Mathew 4:1-11- Then Jesus was led by the Spirit into the wilderness to be tempted by the devil. 2 After fasting forty days and forty nights, he was hungry………
Every human being since Adam is born physically alive yet spiritually dead. Our thought patterns and habits are formed around our selfish priorities and desires. When we are born again, we become spiritually alive and see our dual natures of the flesh and the Spirit in conflict with each other. The flesh, having not been redeemed yet, is prone to temptation. Now, temptation is the enticement to meet legitimate humans needs without God. The Bible speaks of our struggle against the world, the flesh and the devil. The devil, cunning being that he is, does not seduce us to do obvious sins. He entices us to push something good beyond the boundary of God’s will until it becomes sin.

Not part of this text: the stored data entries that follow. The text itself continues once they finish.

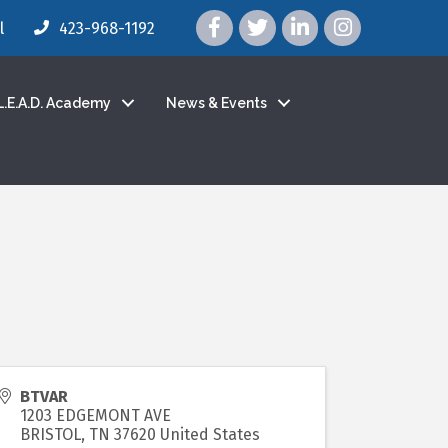
facebook icon and link
twitter icon and link
linkedin icon and link
instagram icon a
l
423-968-1192
L.E.A.D. Academy
News & Events
BTVAR
1203 EDGEMONT AVE
BRISTOL
,
TN
37620
United States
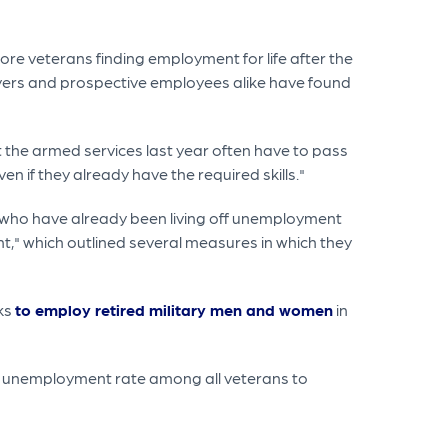
re veterans finding employment for life after the
oyers and prospective employees alike have found
ft the armed services last year often have to pass
en if they already have the required skills."
s who have already been living off unemployment
nt," which outlined several measures in which they
eks
to employ retired military men and women
in
he unemployment rate among all veterans to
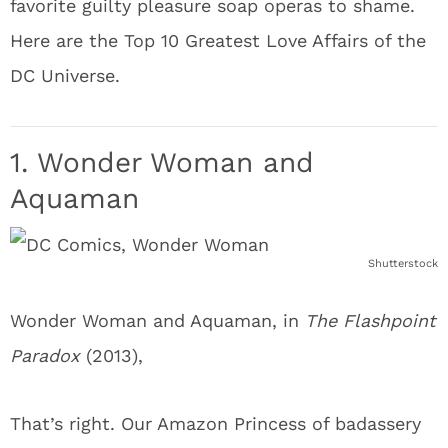
favorite guilty pleasure soap operas to shame.
Here are the Top 10 Greatest Love Affairs of the
DC Universe.
1. Wonder Woman and
Aquaman
Shutterstock
Wonder Woman and Aquaman, in
The Flashpoint
Paradox
(2013),
That’s right. Our Amazon Princess of badassery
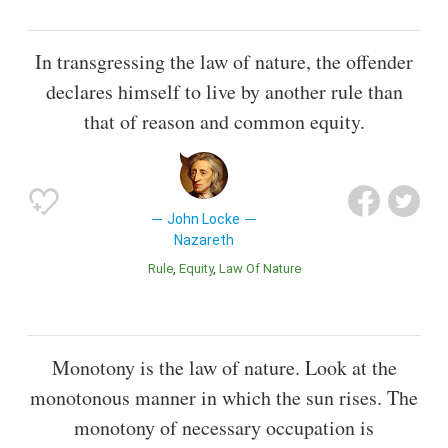
In transgressing the law of nature, the offender
declares himself to live by another rule than
that of reason and common equity.
John Locke
Nazareth
Rule
Equity
Law Of Nature
Monotony is the law of nature. Look at the
monotonous manner in which the sun rises. The
monotony of necessary occupation is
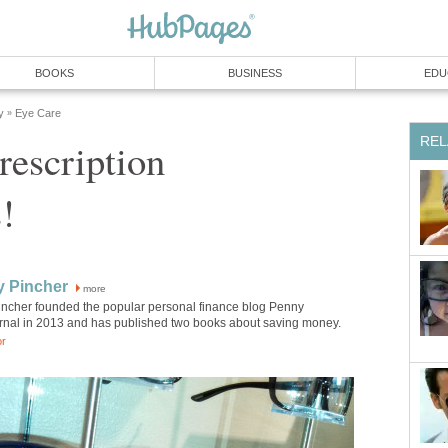
BOOKS
BUSINESS
EDU
y
Eye Care
»
REL
rescription
!
y Pincher
more
incher founded the popular personal finance blog Penny
rnal in 2013 and has published two books about saving money.
or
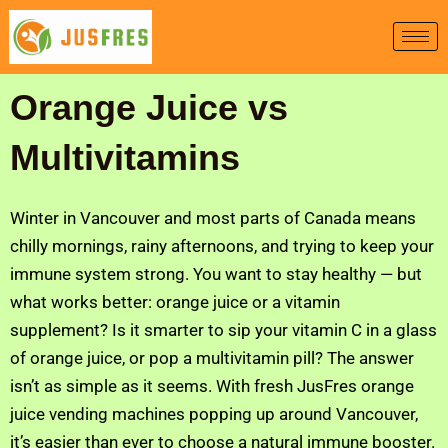
Skip
to
content
Orange Juice vs
Multivitamins
Winter in Vancouver and most parts of Canada means
chilly mornings, rainy afternoons, and trying to keep your
immune system strong. You want to stay healthy — but
what works better: orange juice or a vitamin
supplement? Is it smarter to sip your vitamin C in a glass
of orange juice, or pop a multivitamin pill? The answer
isn’t as simple as it seems. With fresh JusFres orange
juice vending machines popping up around Vancouver,
it’s easier than ever to choose a natural immune booster.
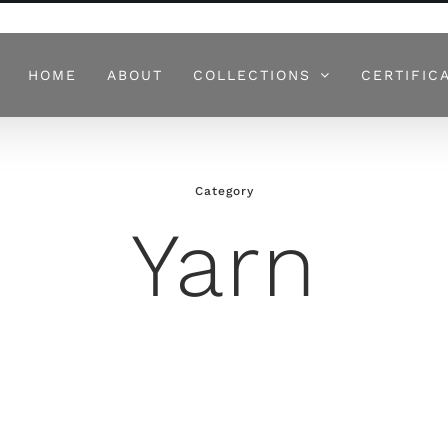
HOME
ABOUT
COLLECTIONS
CERTIFIC
Category
Yarn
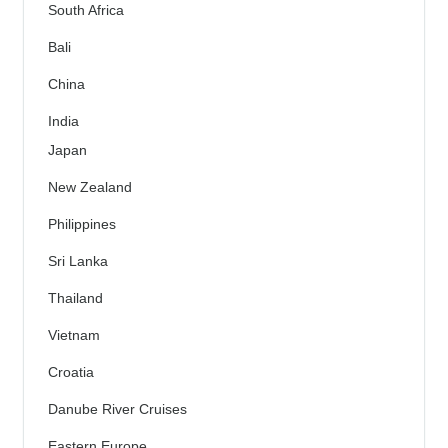
South Africa
Bali
China
India
Japan
New Zealand
Philippines
Sri Lanka
Thailand
Vietnam
Croatia
Danube River Cruises
Eastern Europe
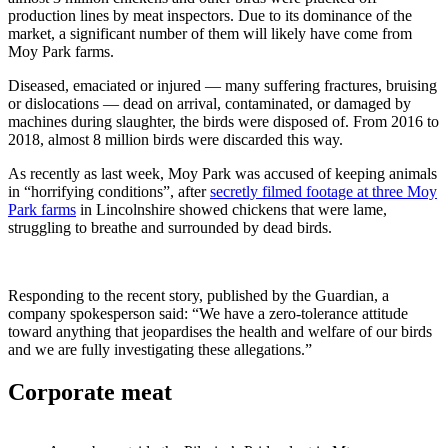
production lines by meat inspectors. Due to its dominance of the
market, a significant number of them will likely have come from
Moy Park farms.
Diseased, emaciated or injured — many suffering fractures, bruising
or dislocations — dead on arrival, contaminated, or damaged by
machines during slaughter, the birds were disposed of. From 2016 to
2018, almost 8 million birds were discarded this way.
As recently as last week, Moy Park was accused of keeping animals
in “horrifying conditions”, after
secretly filmed footage at three Moy
Park farms
in Lincolnshire showed chickens that were lame,
struggling to breathe and surrounded by dead birds.
Responding to the recent story, published by the Guardian, a
company spokesperson said: “We have a zero-tolerance attitude
toward anything that jeopardises the health and welfare of our birds
and we are fully investigating these allegations.”
Corporate meat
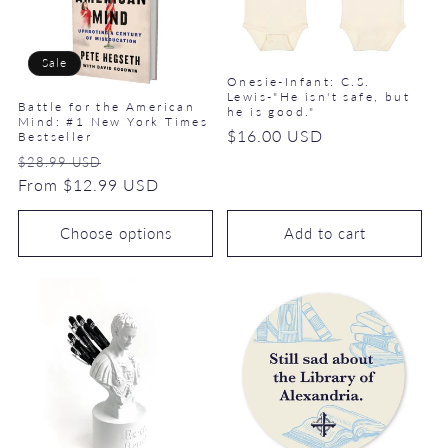
Sale
Onesie-Infant: C.S.
Lewis-"He isn't safe, but
Battle for the American
he is good."
Mind: #1 New York Times
Regular
$16.00 USD
Bestseller
price
Regular
Sale
$28.99 USD
price
From $12.99 USD
price
Choose options
Add to cart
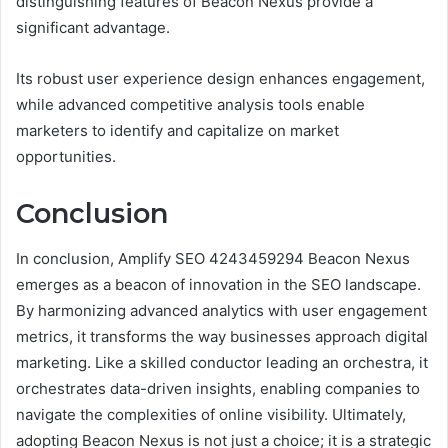
distinguishing features of Beacon Nexus provide a
significant advantage.
Its robust user experience design enhances engagement,
while advanced competitive analysis tools enable
marketers to identify and capitalize on market
opportunities.
Conclusion
In conclusion, Amplify SEO 4243459294 Beacon Nexus
emerges as a beacon of innovation in the SEO landscape.
By harmonizing advanced analytics with user engagement
metrics, it transforms the way businesses approach digital
marketing. Like a skilled conductor leading an orchestra, it
orchestrates data-driven insights, enabling companies to
navigate the complexities of online visibility. Ultimately,
adopting Beacon Nexus is not just a choice; it is a strategic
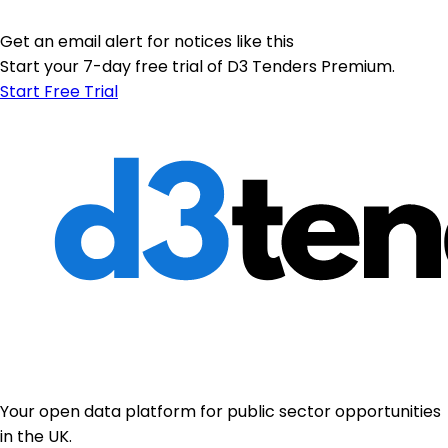
Get an email alert for notices like this
Start your 7-day free trial of D3 Tenders Premium.
Start Free Trial
Your open data platform for public sector opportunities
in the UK.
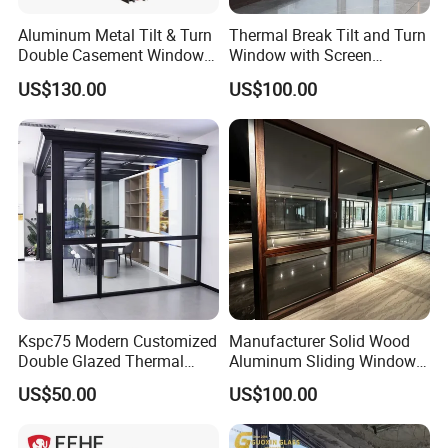
Aluminum Metal Tilt & Turn
Thermal Break Tilt and Turn
Double Casement Windows
Window with Screen
with Precision Hardware
Aluminium Window Heat
US$130.00
US$100.00
Insulation
Kspc75 Modern Customized
Manufacturer Solid Wood
Double Glazed Thermal
Aluminum Sliding Windows
Break Aluminium Casement
with Double Glazing Glass
US$50.00
US$100.00
Window for House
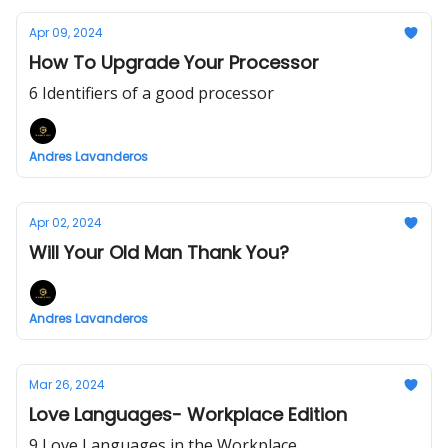
Apr 09, 2024
How To Upgrade Your Processor
6 Identifiers of a good processor
Andres Lavanderos
Apr 02, 2024
Will Your Old Man Thank You?
Andres Lavanderos
Mar 26, 2024
Love Languages- Workplace Edition
9 Love Languages in the Workplace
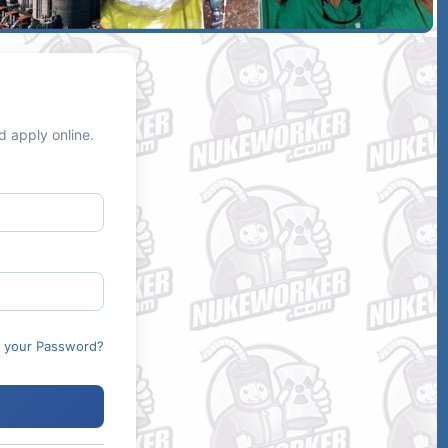
d apply online.
t your Password?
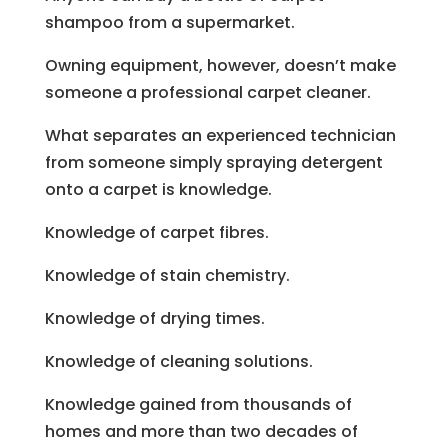
shampoo from a supermarket.
Owning equipment, however, doesn’t make
someone a professional carpet cleaner.
What separates an experienced technician
from someone simply spraying detergent
onto a carpet is knowledge.
Knowledge of carpet fibres.
Knowledge of stain chemistry.
Knowledge of drying times.
Knowledge of cleaning solutions.
Knowledge gained from thousands of
homes and more than two decades of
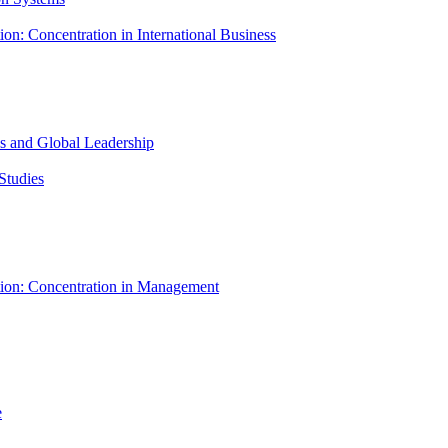
ion: Concentration in International Business
ess and Global Leadership
Studies
tion: Concentration in Management
e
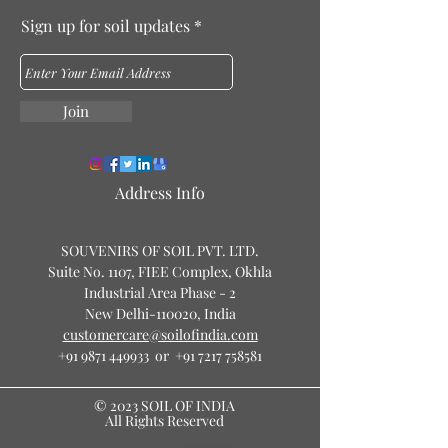
Sign up for soil updates
Join
Address Info
SOUVENIRS OF SOIL PVT. LTD.
Suite No. 1107, FIEE Complex, Okhla
Industrial Area Phase - 2
New Delhi-110020, India
customercare@soilofindia.com
+91 9871 449933 or +91 7217 758581
© 2023 SOIL OF INDIA
All Rights Reserved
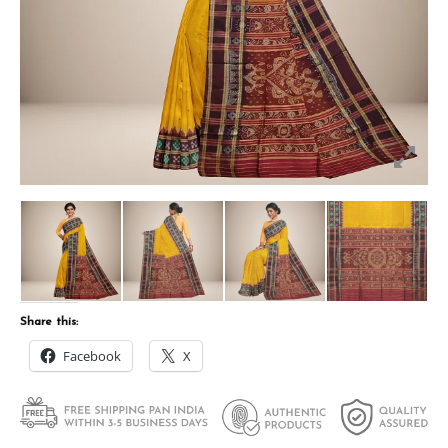
Share this:
Facebook
X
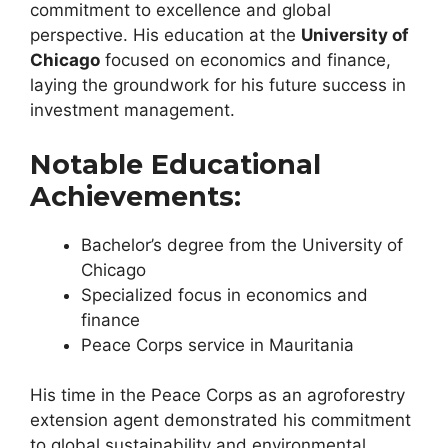
commitment to excellence and global
perspective. His education at the
University of
Chicago
focused on economics and finance,
laying the groundwork for his future success in
investment management.
Notable Educational
Achievements:
Bachelor’s degree from the University of
Chicago
Specialized focus in economics and
finance
Peace Corps service in Mauritania
His time in the Peace Corps as an agroforestry
extension agent demonstrated his commitment
to global sustainability and environmental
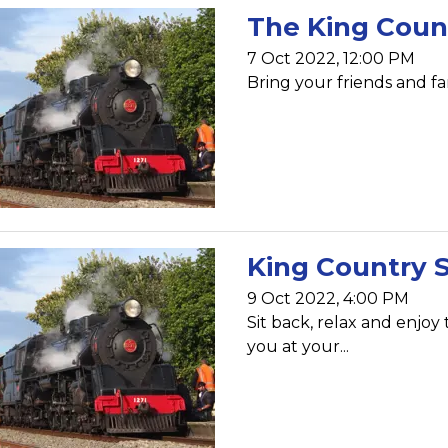
The King Coun
7 Oct 2022, 12:00 PM
Bring your friends and fam
King Country 
9 Oct 2022, 4:00 PM
Sit back, relax and enjoy
you at your...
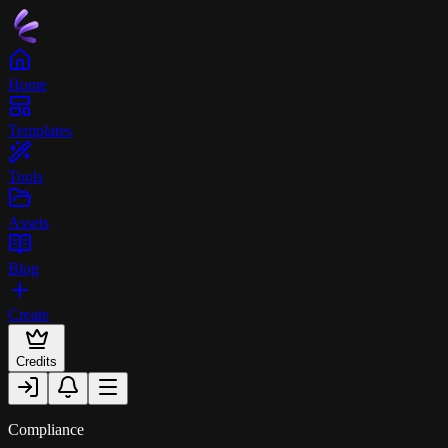
Home
Templates
Tools
Assets
Blog
Create
Credits
Compliance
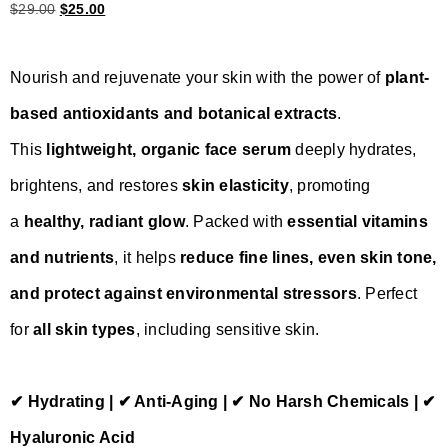
$
29.00
$
25.00
Nourish and rejuvenate your skin with the power of
plant-
based antioxidants and botanical extracts
.
This
lightweight, organic face serum
deeply hydrates,
brightens, and restores
skin elasticity
, promoting
a
healthy, radiant glow
. Packed with
essential vitamins
and nutrients
, it helps
reduce fine lines, even skin tone,
and protect against environmental stressors
. Perfect
for
all skin types
, including sensitive skin.
✔ Hydrating | ✔ Anti-Aging | ✔ No Harsh Chemicals | ✔
Hyaluronic Acid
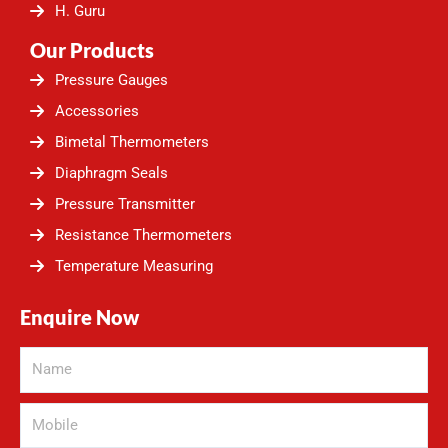
H. Guru
Our Products
Pressure Gauges
Accessories
Bimetal Thermometers
Diaphragm Seals
Pressure Transmitter
Resistance Thermometers
Temperature Measuring
Enquire Now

Adam, who was placed in paradise, was called to be with God, under God, for God, in God but never to be apart from God. The temptation he faced was to live a life outside of what he was called to live and he fell to it. In 1 John 2:15-17, Scripture teaches three channels of temptation: lust of the flesh (physical appetite and its gratification), lust of the eyes (self-interest and testing the word of God), and the pride of life (self-promotion and exaltation). The first and second Adams faced these temptations. Adam failed miserably and we still experience the consequences! The second Adam, Jesus Christ, succeeded triumphantly thus giving us the ability to experience victory and freedom!
In Matthew 4:1-11, we read how Jesus faced and overcame temptation. From the high point of His baptism, Jesus was led into the desert of temptation. The first is the temptation to feed ourselves, the second is the temptation to lead ourselves, the third is the temptation guide ourselves and to flee from suffering.
The first temptation (vv.3-4) started with a questioning of His relationship with God – “if you are the Son of God …” It brought focus on a material need – “… command the stone to become bread.” The devil offered Adam food and he took it. Temptation is the same then and now. The devil is bereft of new ideas and the problem of humanity remains the same everywhere – one of sin.
Jesus’ response made it very clear that following God’s principles was of greater importance than following one’s appetite. Yes, we are physical creatures with sometimes overpowering physical needs. But, we need to be obedient to the Lord. No matter what the body is crying for, God’s Word must always be obeyed.
The second temptation (vv.5-7) was an invitation to a sensational experience of fame with no suffering involved. The devil even quoted scripture out of context while leaving out a key detail. God’s promise of protection in Psalm 91:10-11 was available only to the one who had made the LORD his refuge and dwelling place as recorded in verse 9.
Jesus responded by quoting Deuteronomy 6:16 that God was not to be tested. God’s will was paramount and something He will not violate at any cost.
In the third temptation (vv.8-10), the devil offered Jesus a shortcut to His kingdom. If He were to worship Satan just once, He could enjoy all glory without any suffering. Satan has always sought to be worshiped because He has always wanted to be God. Every temptation is then a choice to worship creation than the Creator Himself. There are no shortcuts to the will of God. If we want to share in glory, we must also share in suffering. Jesus quoting from Deuteronomy 6:13 declared that only the Lord our God was to be worshiped and that He alone was to be served. Satan had said nothing about service, but Jesus knew that what we worship, that we will serve. Jesus did the Father’s will in the Father’s way and we see how this resulted in glory (cf. Philippians 2:6-11)!
Every temptation is thus a choice to obey either God or the devil. God’s will is revealed in His Word and we must familiarize ourselves with His will. God demands our obedience, loyalty and commitment.